## Problem requirements
Everything in the records below is to be reproduced exactly, apart from the images.

****

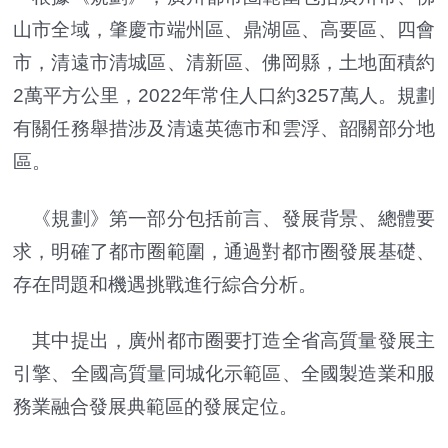
山市全域，肇慶市端州區、鼎湖區、高要區、四會
市，清遠市清城區、清新區、佛岡縣，土地面積約
2萬平方公里，2022年常住人口約3257萬人。規劃
有關任務舉措涉及清遠英德市和雲浮、韶關部分地
區。
《規劃》第一部分包括前言、發展背景、總體要
求，明確了都市圈範圍，通過對都市圈發展基礎、
存在問題和機遇挑戰進行綜合分析。
其中提出，廣州都市圈要打造全省高質量發展主
引擎、全國高質量同城化示範區、全國製造業和服
務業融合發展典範區的發展定位。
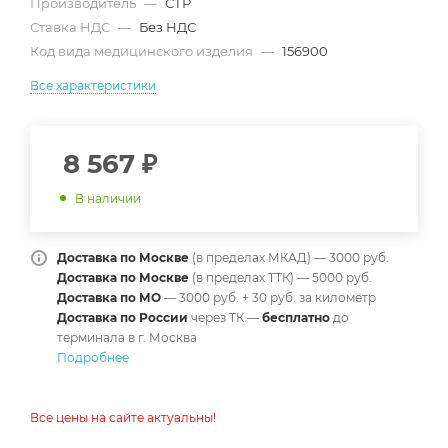
Производитель
—
СТР
Ставка НДС
—
Без НДС
Код вида медицинского изделия
—
156900
Все характеристики
8 567
₽
В наличии
Доставка по Москве
(в пределах МКАД) — 3000 руб.
Доставка по Москве
(в пределах ТТК) — 5000 руб.
Доставка по МО
— 3000 руб. + 30 руб. за километр
Доставка по России
через ТК —
б
есплатно
до
терминала в г. Москва
Подробнее
Все цены на сайте актуальны!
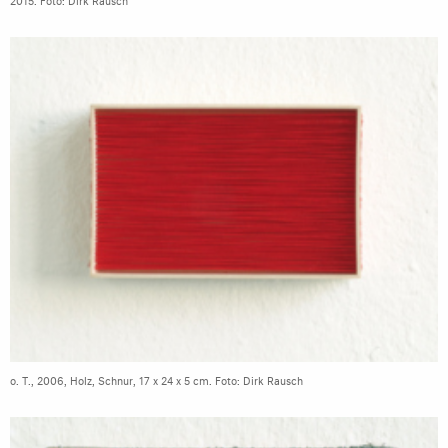
o. T., 2006, Holz, Schnur, 17 x 24 x 5 cm. Foto: Dirk Rausch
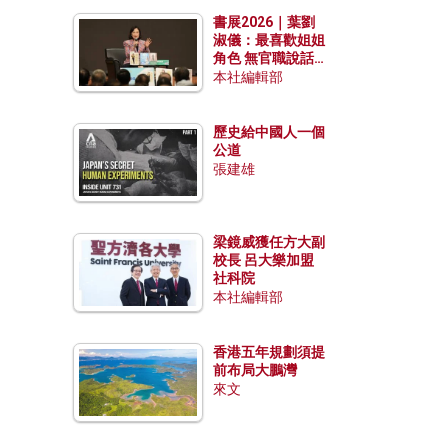
勢？
書展2026｜葉劉
淑儀：最喜歡姐姐
角色 無官職說話
包袱少
本社編輯部
歷史給中國人一個
公道
張建雄
梁鏡威獲任方大副
校長 呂大樂加盟
社科院
本社編輯部
香港五年規劃須提
前布局大鵬灣
來文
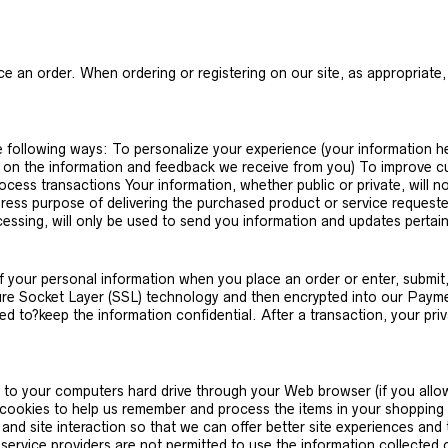
ce an order. When ordering or registering on our site, as appropriate
 following ways: To personalize your experience (your information he
d on the information and feedback we receive from you) To improve cu
ess transactions Your information, whether public or private, will n
ess purpose of delivering the purchased product or service requested
essing, will only be used to send you information and updates pertain
f your personal information when you place an order or enter, submit
 Secure Socket Layer (SSL) technology and then encrypted into our Pay
d to?keep the information confidential. After a transaction, your priva
fers to your computers hard drive through your Web browser (if you all
okies to help us remember and process the items in your shopping ca
and site interaction so that we can offer better site experiences and 
se service providers are not permitted to use the information collecte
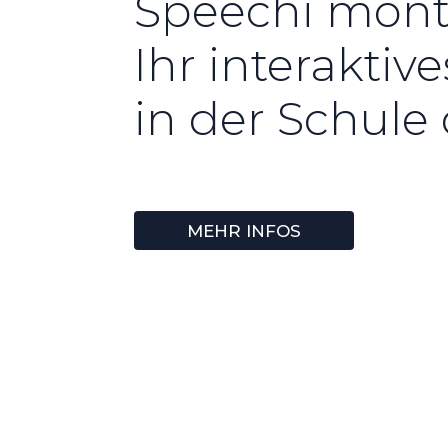
Speechi mont
Ihr interaktiv
in der Schul
MEHR INFOS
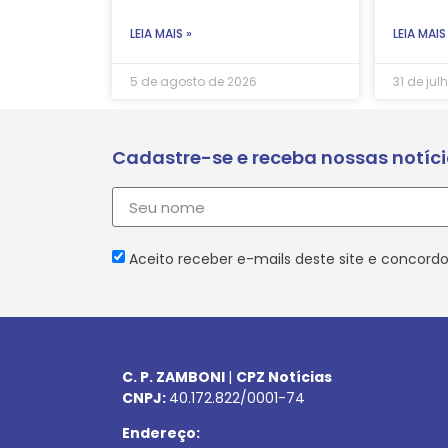
LEIA MAIS »
LEIA MAIS
5 de agosto de 2026
31 de jul
Cadastre-se e receba nossas notíc
Aceito receber e-mails deste site e concordo
C. P. ZAMBONI
|
CPZ Notícias
CNPJ:
40.172.822/0001-74
Endereço:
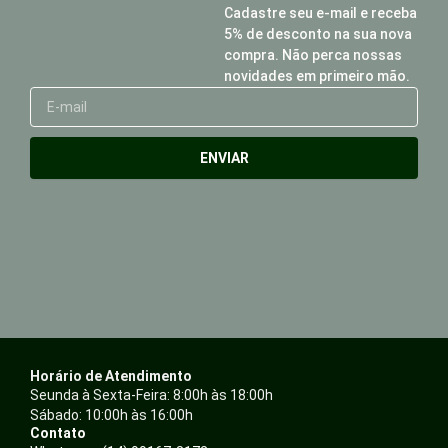
Cadastre seu e-mail e receba
5% de desconto na sua nova
compra. Não perca nossas
novidades em primeiro mão.
E-
mail
ENVIAR
Horário de Atendimento
Seunda à Sexta-Feira: 8:00h às 18:00h
Sábado: 10:00h às 16:00h
Contato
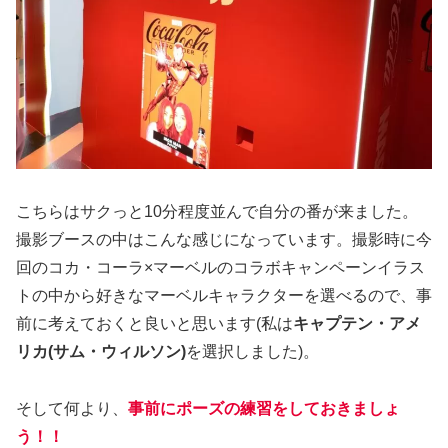
こちらはサクっと10分程度並んで自分の番が来ました。
撮影ブースの中はこんな感じになっています。撮影時に今
回のコカ・コーラ×マーベルのコラボキャンペーンイラス
トの中から好きなマーベルキャラクターを選べるので、事
前に考えておくと良いと思います(私は
キャプテン・アメ
リカ(サム・ウィルソン)
を選択しました)。
そして何より、
事前にポーズの練習をしておきましょ
う！！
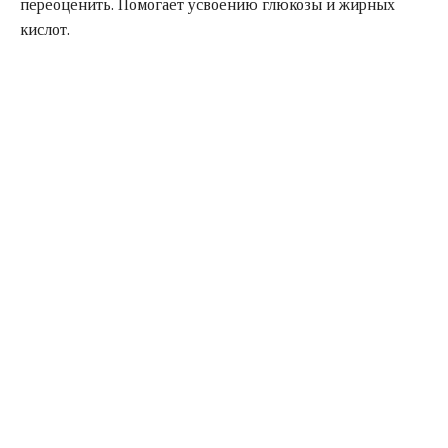
переоценить. Помогает усвоению глюкозы и жирных
кислот.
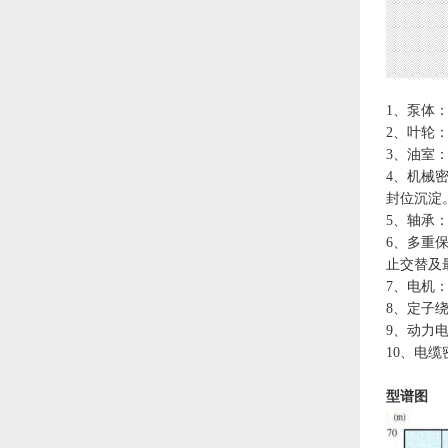
1、泵体
2、叶轮
3、油室
4、机械
封位沉淀
5、轴承
6、多重
止交替及
7、电机：
8、定子
9、动力
10、电
型谱图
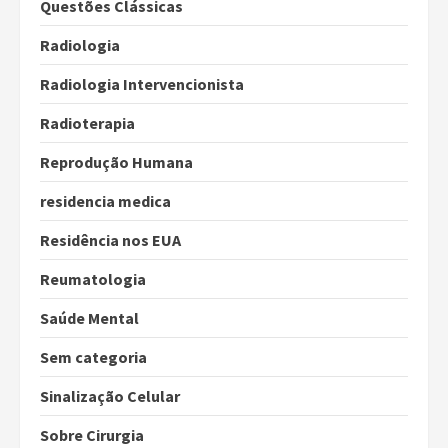
Questões Clássicas
Radiologia
Radiologia Intervencionista
Radioterapia
Reprodução Humana
residencia medica
Residência nos EUA
Reumatologia
Saúde Mental
Sem categoria
Sinalização Celular
Sobre Cirurgia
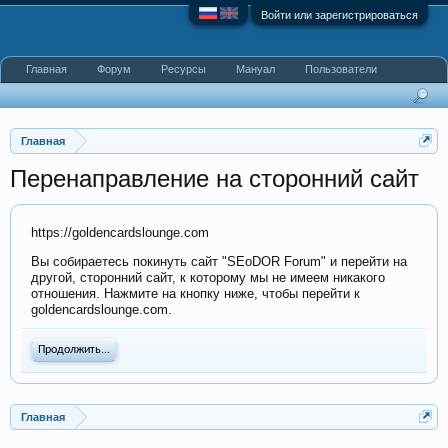
Войти или зарегистрироваться
Главная
Форум
Ресурсы
Мануал
Пользователи
Главная
Перенаправление на сторонний сайт
https://goldencardslounge.com
Вы собираетесь покинуть сайт "SEoDOR Forum" и перейти на
другой, сторонний сайт, к которому мы не имеем никакого
отношения. Нажмите на кнопку ниже, чтобы перейти к
goldencardslounge.com.
Продолжить...
Главная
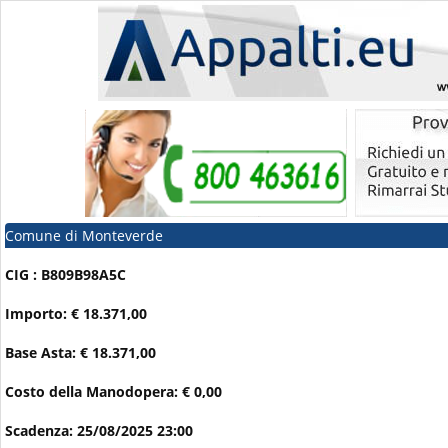
Comune di Monteverde
CIG : B809B98A5C
Importo: € 18.371,00
Base Asta: € 18.371,00
Costo della Manodopera: € 0,00
Scadenza: 25/08/2025 23:00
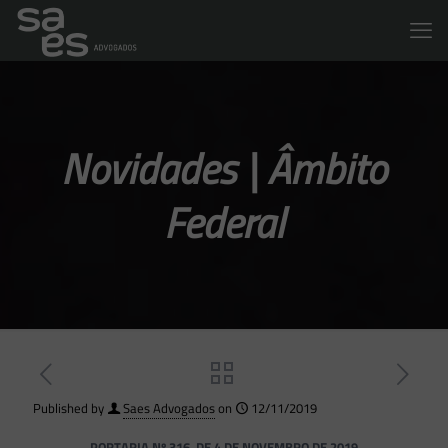
Novidades | Âmbito
Federal
Published by
Saes Advogados
on
12/11/2019
PORTARIA Nº 316, DE 4 DE NOVEMBRO DE 2019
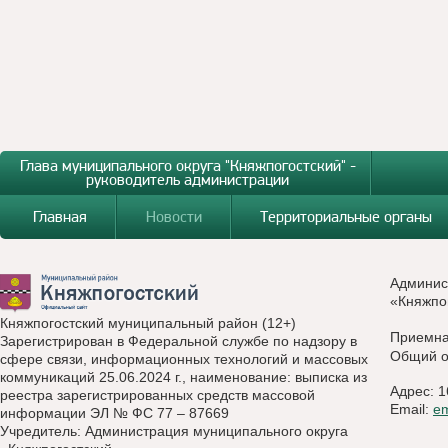
Глава муниципального округа "Княжпогостский" -
руководитель администрации
Главная
Новости
Территориальные органы
Админис
«Княжпо
Княжпогостский муниципальный район (12+)
Приемн
Зарегистрирован в Федеральной службе по надзору в
Общий о
сфере связи, информационных технологий и массовых
коммуникаций 25.06.2024 г., наименование: выписка из
Адрес: 1
реестра зарегистрированных средств массовой
Email:
e
информации ЭЛ № ФС 77 – 87669
Учредитель: Администрация муниципального округа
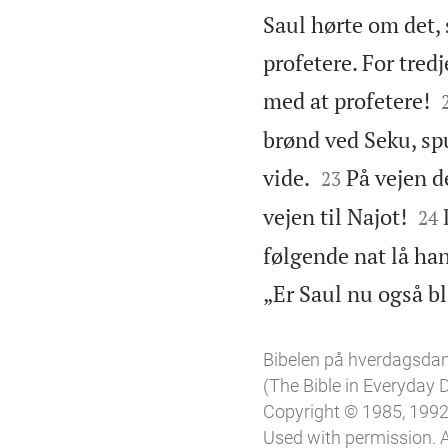
Saul hørte om det,
profetere. For tred
med at profetere!
brønd ved Seku, spu


vide.
På vejen d
23


vejen til Najot!
24
følgende nat lå ha
„Er Saul nu også b
Bibelen på hverdagsda
(The Bible in Everyday
Copyright © 1985, 1992,
Used with permission. A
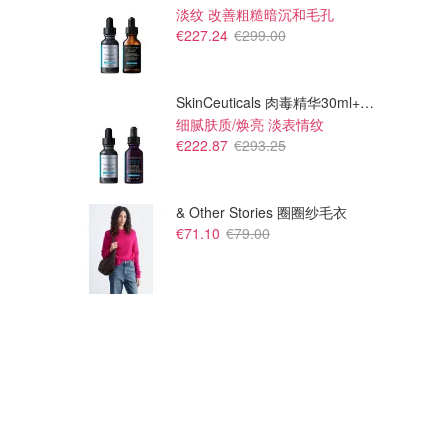
淡纹 改善粗糙暗沉和毛孔
€227.24
€299.00
SkinCeuticals 肉毒精华30ml+紫米精华30ml
细腻肤质/焕亮 淡表情纹
€222.87
€293.25
& Other Stories 圈圈纱毛衣
€71.10
€79.00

****

## Reply
山市全域，肇慶市端州區、鼎湖區、高要區、四會
市，清遠市清城區、清新區、佛岡縣，土地面積約
2萬平方公里，2022年常住人口約3257萬人。規劃
有關任務舉措涉及清遠英德市和雲浮、韶關部分地
區。
《規劃》第一部分包括前言、發展背景、總體要
求，明確了都市圈範圍，通過對都市圈發展基礎、
存在問題和機遇挑戰進行綜合分析。
其中提出，廣州都市圈要打造全省高質量發展主
引擎、全國高質量同城化示範區、全國製造業和服
務業融合發展典範區的發展定位。
Производитель
—
СТР
Ставка НДС
—
Без НДС
Код вида медицинского изделия
—
156900
Все характеристики
8 567
₽
В наличии
Доставка по Москве
(в пределах МКАД) — 3000 руб.
Доставка по Москве
(в пределах ТТК) — 5000 руб.
Доставка по МО
— 3000 руб. + 30 руб. за километр
Доставка по России
через ТК —
б
есплатно
до
терминала в г. Москва
Подробнее
Все цены на сайте актуальны!
o. T., 2006, Holz, Schnur, 17 x 24 x 5 cm. Foto: Dirk Rausch
勢？
書展2026｜葉劉
淑儀：最喜歡姐姐
角色 無官職說話
包袱少
本社編輯部
歷史給中國人一個
公道
張建雄
梁鏡威獲任方大副
校長 呂大樂加盟
社科院
本社編輯部
香港五年規劃須提
前布局大鵬灣
來文
ce an order. When ordering or registering on our site, as appropriate
 following ways: To personalize your experience (your information he
d on the information and feedback we receive from you) To improve cu
ess transactions Your information, whether public or private, will n
ess purpose of delivering the purchased product or service requested
essing, will only be used to send you information and updates pertain
f your personal information when you place an order or enter, submit
 Secure Socket Layer (SSL) technology and then encrypted into our Pay
d to?keep the information confidential. After a transaction, your priva
fers to your computers hard drive through your Web browser (if you all
okies to help us remember and process the items in your shopping ca
and site interaction so that we can offer better site experiences and 
se service providers are not permitted to use the information collecte
Speechi mont
Ihr interaktiv
in der Schul
MEHR INFOS
LEIA MAIS »
LEIA MAIS
5 de agosto de 2026
31 de jul
Cadastre-se e receba nossas notíc
Aceito receber e-mails deste site e concordo
C. P. ZAMBONI
|
CPZ Notícias
CNPJ:
40.172.822/0001-74
Endereço:
Cadastre seu e-mail e receba
5% de desconto na sua nova
compra. Não perca nossas
novidades em primeiro mão.
E-
mail
ENVIAR
Horário de Atendimento
Seunda à Sexta-Feira: 8:00h às 18:00h
Sábado: 10:00h às 16:00h
Contato
こちらはサクっと10分程度並んで自分の番が来ました。
撮影ブースの中はこんな感じになっています。撮影時に今
回のコカ・コーラ×マーベルのコラボキャンペーンイラス
トの中から好きなマーベルキャラクターを選べるので、事
前に考えておくと良いと思います(私は
キャプテン・アメ
リカ(サム・ウィルソン)
を選択しました)。
そして何より、
事前にポーズの練習をしておきましょ
う！！
переоценить. Помогает усвоению глюкозы и жирных
кислот.
1、泵体
2、叶轮
3、油室
4、机械
封位沉淀
5、轴承
6、多重
止交替及
7、电机：
8、定子
9、动力
10、电
型谱图
Questões Clássicas
Radiologia
Radiologia Intervencionista
Radioterapia
Reprodução Humana
residencia medica
Residência nos EUA
Reumatologia
Saúde Mental
Sem categoria
Sinalização Celular
Sobre Cirurgia
Войти или зарегистрироваться
Главная
Форум
Ресурсы
Мануал
Пользователи
Главная
Перенаправление на сторонний сайт
https://goldencardslounge.com
Вы собираетесь покинуть сайт "SEoDOR Forum" и перейти на
другой, сторонний сайт, к которому мы не имеем никакого
отношения. Нажмите на кнопку ниже, чтобы перейти к
goldencardslounge.com.
Продолжить...
Главная
Comune di Monteverde
CIG : B809B98A5C
Importo: € 18.371,00
Base Asta: € 18.371,00
Costo della Manodopera: € 0,00
Scadenza: 25/08/2025 23:00
Novidades | Âmbito
Federal
Published by
Saes Advogados
on
12/11/2019
PORTARIA Nº 316, DE 4 DE NOVEMBRO DE 2019
Глава муниципального округа "Княжпогостский" -
руководитель администрации
Главная
Новости
Территориальные органы
Админис
«Княжпо
Княжпогостский муниципальный район (12+)
Приемн
Зарегистрирован в Федеральной службе по надзору в
Общий о
сфере связи, информационных технологий и массовых
коммуникаций 25.06.2024 г., наименование: выписка из
Адрес: 1
реестра зарегистрированных средств массовой
Email:
e
информации ЭЛ № ФС 77 – 87669
Учредитель: Администрация муниципального округа
Saul hørte om det,
profetere. For tred
med at profetere!
brønd ved Seku, spu


vide.
På vejen d
23


vejen til Najot!
24
følgende nat lå ha
„Er Saul nu også b
Bibelen på hverdagsda
(The Bible in Everyday
Copyright © 1985, 1992,
Used with permission. A
淡纹 改善粗糙暗沉和毛孔
€227.24
€299.00
SkinCeuticals 肉毒精华30ml+紫米精华30ml
细腻肤质/焕亮 淡表情纹
€222.87
€293.25
& Other Stories 圈圈纱毛衣
€71.10
€79.00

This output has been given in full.